What is Revenue per Available Room (RevPAR)?
RevPAR is a performance metric used in the hotel industry to measure the average revenue earned per available room during a specific period.
Calculating RevPAR helps managers and investors understand their property’s room occupancy rate and average daily rate (ADR). These calculations can then be used to better inform marketing and pricing decisions.
Answer a few questions and get custom mortgage quotes. We'll match you with offers from our network of 650+ lenders.
Importance of RevPAR in Commercial Real Estate
Revenue per available room is specific to hotels and similar properties.
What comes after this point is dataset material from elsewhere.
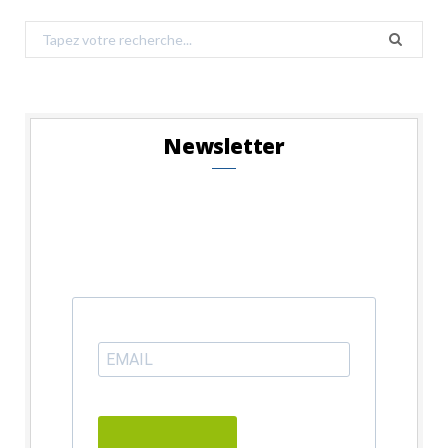
Search
for:
Newsletter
It should be used when assessing a hotel, motel, inn, bed and breakfast, or similar property. Although less common, a similar calculation might be useful for campgrounds and glamping properties.
When investing in these commercial real estate properties, RevPAR can be helpful for:
- Pricing Aid: RevPAR and occupancy rate can inform pricing decisions. High RevPAR and low occupancy suggest rates are too high, while low RevPAR and high occupancy suggest rates are too low.
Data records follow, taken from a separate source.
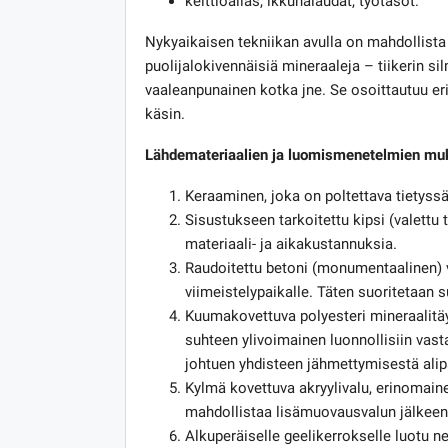
keittiöallas, ikkunalaudat, työtasot.
Nykyaikaisen tekniikan avulla on mahdollista s
puolijalokivennäisiä mineraaleja – tiikerin silm
vaaleanpunainen kotka jne. Se osoittautuu eri
käsin.
Lähdemateriaalien ja luomismenetelmien muk
Keraaminen, joka on poltettava tietyss
Sisustukseen tarkoitettu kipsi (valettu 
materiaali- ja aikakustannuksia.
Raudoitettu betoni (monumentaalinen) 
viimeistelypaikalle. Täten suoritetaan s
Kuumakovettuva polyesteri mineraalitäyt
suhteen ylivoimainen luonnollisiin vasta
johtuen yhdisteen jähmettymisestä ali
Kylmä kovettuva akryylivalu, erinomain
mahdollistaa lisämuovausvalun jälkeen
Alkuperäiselle geelikerrokselle luotu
- Performance Measure: Tracking RevPAR lets investors and managers assess performance trends over time. It might be evaluated on a weekly, monthly, or annual basis.
- Competitive Benchmarking: Comparing RevPAR with competitors lets managers and investors gauge their property’s market position.
- Valuation: RevPAR is one of many metrics used to value hotel properties.
How is RevPAR Calculated in Hotels
Calculating RevPAR is straightforward if the average daily rate is known. It’s the occupancy rate multiplied by the average daily rate (ADR). If ADR isn’t known, the calculation can also be done using the total room revenue and number of available rooms.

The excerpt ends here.